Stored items
______

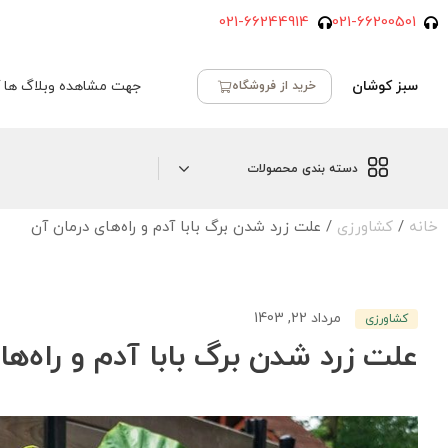
021-66244914
021-66200501
سبز کوشان
جهت مشاهده وبلاگ ها ک
خرید از فروشگاه
دسته بندی محصولات
خانه
/
کشاورزی
/ علت زرد شدن برگ بابا آدم و راه‌های درمان آن
مرداد 22, 1403
کشاورزی
علت زرد شدن برگ بابا آدم و راه‌ها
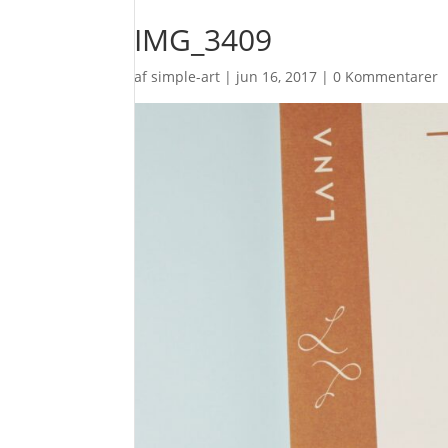
IMG_3409
af
simple-art
|
jun 16, 2017
|
0 Kommentarer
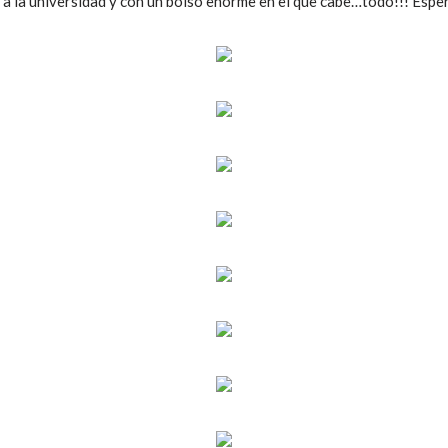
a la universidad y con un bolso enorme en el que cabe…todo!!! Espe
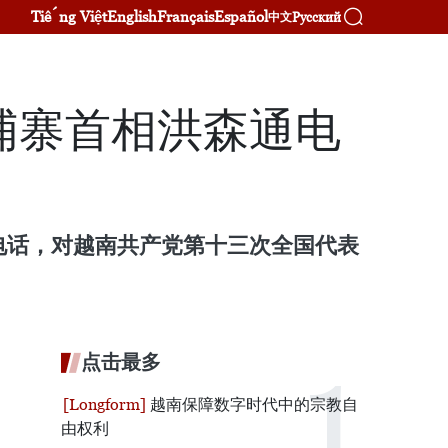
Tiếng Việt
English
Français
Español
Русский
中文
埔寨首相洪森通电
电话，对越南共产党第十三次全国代表
点击最多
越南保障数字时代中的宗教自
由权利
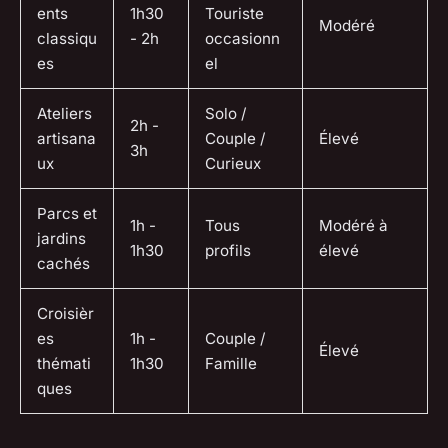
ents
1h30
Touriste
Modéré
classiqu
- 2h
occasionn
es
el
Ateliers
Solo /
2h -
artisana
Couple /
Élevé
3h
ux
Curieux
Parcs et
1h -
Tous
Modéré à
jardins
1h30
profils
élevé
cachés
Croisièr
es
1h -
Couple /
Élevé
thémati
1h30
Famille
ques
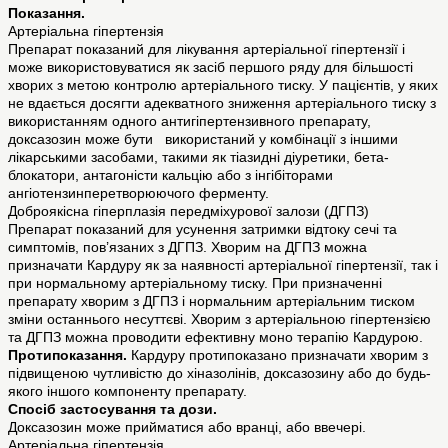
Показання.
Артеріальна гіпертензія
Препарат показаний для лікування артеріальної гіпертензії і
може використовуватися як засіб першого ряду для більшості
хворих з метою контролю артеріального тиску. У пацієнтів, у яких
не вдається досягти адекватного зниження артеріального тиску з
використанням одного антигіпертензивного препарату,
доксазозин може бути використаний у комбінації з іншими
лікарськими засобами, такими як тіазидні діуретики, бета-
блокатори, антагоністи кальцію або з інгібіторами
ангіотензинперетворюючого ферменту.
Доброякісна гіперплазія передміхурової залози (ДГПЗ)
Препарат показаний для усунення затримки відтоку сечі та
симптомів, пов’язаних з ДГПЗ. Хворим на ДГПЗ можна
призначати Кардуру як за наявності артеріальної гіпертензії, так і
при нормальному артеріальному тиску. При призначенні
препарату хворим з ДГПЗ і нормальним артеріальним тиском
зміни останнього несуттєві. Хворим з артеріальною гіпертензією
та ДГПЗ можна проводити ефективну моно терапію Кардурою.
Протипоказання.
Кардуру протипоказано призначати хворим з
підвищеною чутливістю до хіназолінів, доксазозину або до будь-
якого іншого компоненту препарату.
Спосіб застосування та дози.
Доксазозин може прийматися або вранці, або ввечері.
Артеріальна гіпертензія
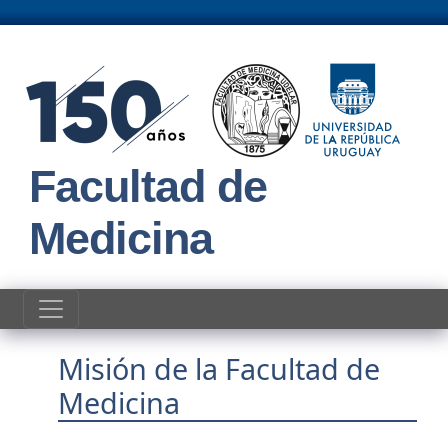
Pasar al contenido principal
Facultad de
Medicina
Misión de la Facultad de
Medicina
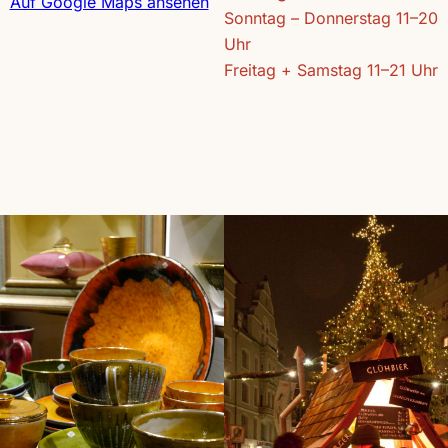
Auf Google Maps ansehen
Sonntag – Donnerstag 11–20
Uhr
Freitag + Samstag 11–21 Uhr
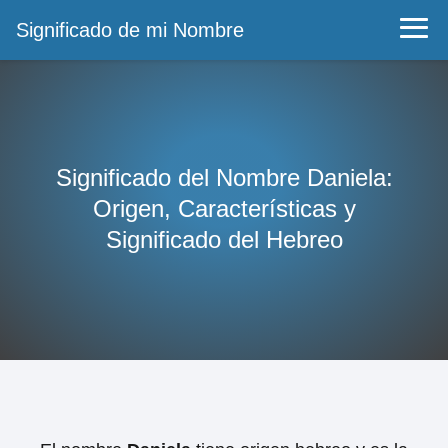
Significado de mi Nombre
Significado del Nombre Daniela:
Origen, Características y
Significado del Hebreo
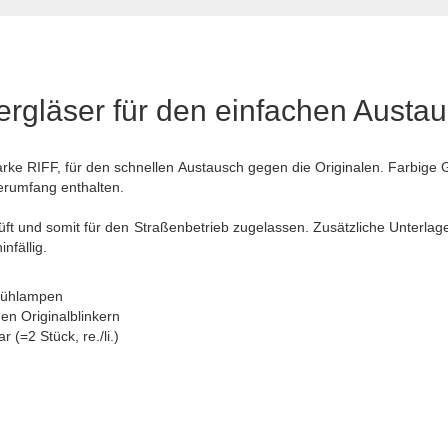
ergläser für den einfachen Austa
arke RIFF, für den schnellen Austausch gegen die Originalen. Farbig
ferumfang enthalten.
üft und somit für den Straßenbetrieb zugelassen. Zusätzliche Unterlag
nfällig.
Glühlampen
en Originalblinkern
r (=2 Stück, re./li.)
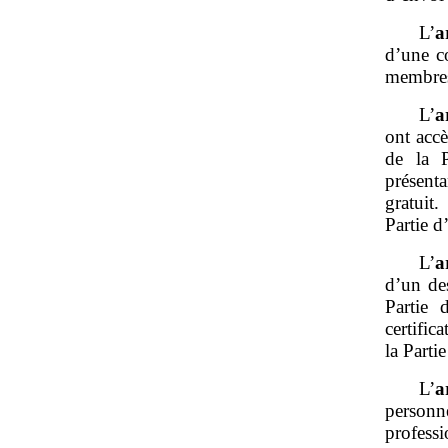
L’
a
d’une co
membres
L’
a
ont accè
de la P
présenta
gratuit.
Partie d
L’
a
d’un des
Partie 
certific
la Parti
L’
a
personne
profess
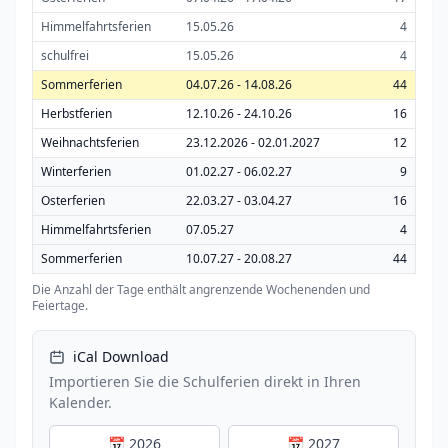
Himmelfahrtsferien
15.05.26
4
schulfrei
15.05.26
4
Sommerferien
04.07.26 - 14.08.26
44
Herbstferien
12.10.26 - 24.10.26
16
Weihnachtsferien
23.12.2026 - 02.01.2027
12
Winterferien
01.02.27 - 06.02.27
9
Osterferien
22.03.27 - 03.04.27
16
Himmelfahrtsferien
07.05.27
4
Sommerferien
10.07.27 - 20.08.27
44
Die Anzahl der Tage enthält angrenzende Wochenenden und
Feiertage.
iCal Download
Importieren Sie die Schulferien direkt in Ihren
Kalender.
📅 2026
📅 2027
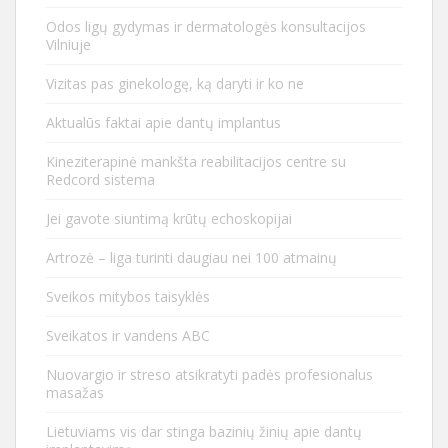
Odos ligų gydymas ir dermatologės konsultacijos
Vilniuje
Vizitas pas ginekologę, ką daryti ir ko ne
Aktualūs faktai apie dantų implantus
Kineziterapinė mankšta reabilitacijos centre su
Redcord sistema
Jei gavote siuntimą krūtų echoskopijai
Artrozė – liga turinti daugiau nei 100 atmainų
Sveikos mitybos taisyklės
Sveikatos ir vandens ABC
Nuovargio ir streso atsikratyti padės profesionalus
masažas
Lietuviams vis dar stinga bazinių žinių apie dantų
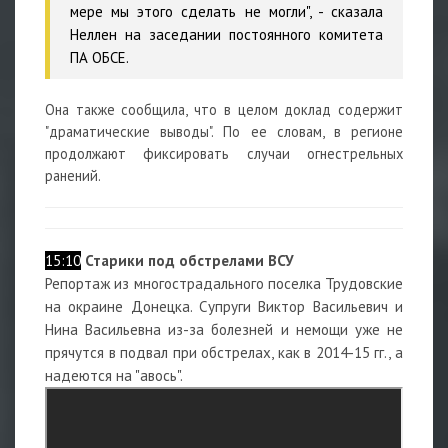
мере мы этого сделать не могли", - сказала
Неллен на заседании постоянного комитета
ПА ОБСЕ.
Она также сообщила, что в целом доклад содержит
"драматические выводы". По ее словам, в регионе
продолжают фиксировать случаи огнестрельных
ранений.
15:10
Старики под обстрелами ВСУ
Репортаж из многострадального поселка Трудовские
на окраине Донецка. Супруги Виктор Васильевич и
Нина Васильевна из-за болезней и немощи уже не
прячутся в подвал при обстрелах, как в 2014-15 гг., а
надеются на "авось".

______

** Assignment **
After counting the lines above that include the word "артеріального", give only the number.

** Answer to the problem **
2